Gridlocked in the churchyard of a small Irish town, the traffic frozen in place for a funeral, Frances Moon pauses long enough to make a confession to Ian, her partner of nearly twenty years. The next morning, she finds he has left her. Unsure what else to do, Frances sets out for Elliot, the small town in western Canada where she grew up.
As the perspective shifts backward, cruel students and unsympathetic teachers await a young Frances beyond the borders of her family’s quiet farm. Curious, imaginative, and lost, she finds comfort in two outsiders, the troubled local boy, Dooley Sullivan, and a decorated Native American World War Two veteran named Silas Chance. But ever present, splitting the narrative apart, is a small town that will close ranks, turning a blind eye when one of them is killed.

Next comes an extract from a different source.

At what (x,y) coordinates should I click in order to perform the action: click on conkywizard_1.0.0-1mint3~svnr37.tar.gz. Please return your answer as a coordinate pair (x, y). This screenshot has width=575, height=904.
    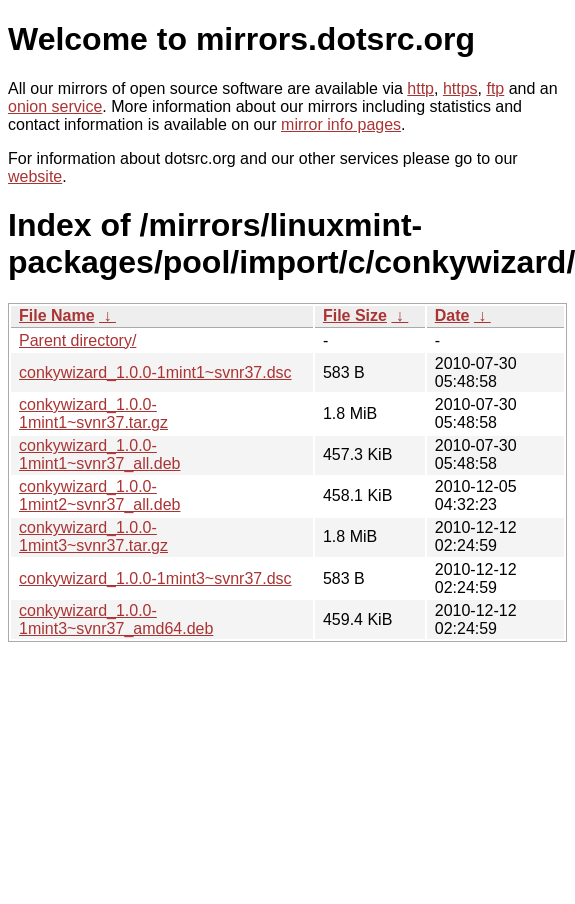     Looking at the image, I should click on (93, 536).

The crime, itself, and the denial that follows, takes both Silas and Dooley from Frances in different ways. By high school, she’s become the girl most likely to disappoint, and at eighteen is already headed toward a disastrous marriage. Even after she shakes off the dust of the town and flees her husband, even as she builds a new life, she buries her past so deeply that she believes she has lost it. Until one day in an Irish churchyard, it all comes sweeping back. And so begins an unforgettable novel of lost souls and second acts.
PUBLISHERS WEEKLY
Warren's fifth novel (after Juliet in August) tells a story about a woman's journey through life in small-town Saskatchewan and, more broadly, about the strength of second chances, which bring the ability to recognize one's own mistakes and ways for people to begin to repair themselves, even many years after they were broken. Frances Mary Moon's young life was full of bizarre tragedies that affected her more than she knew, and everything boils up inside her again when she and her partner, Ian, get trapped in traffic due to the funeral of a young girl and her infant. She blurts out her secrets: that she lost a baby during premature birth when she was 19, and that she had been married and probably still is. The long chapters jump between Frances's formative years and her present-day adult life as she decides to return to her hometown and see for herself what ghosts reside there. The depiction of Frances as a child is just exquisite; to see through her eyes is a perfect recreation of a child's inner workings. With a strong narrative voice in both sections, the novel creates an intimate portrayal of the road to resolution and recovery for a soul adrift. Frances as a child has a confused but determined voice. As an adult, she sets to thinking through what exactly she is looking to recover by digging into the past. Warren's novel is a thoughtful, intricate tale that builds quietly but strikes hard and fast.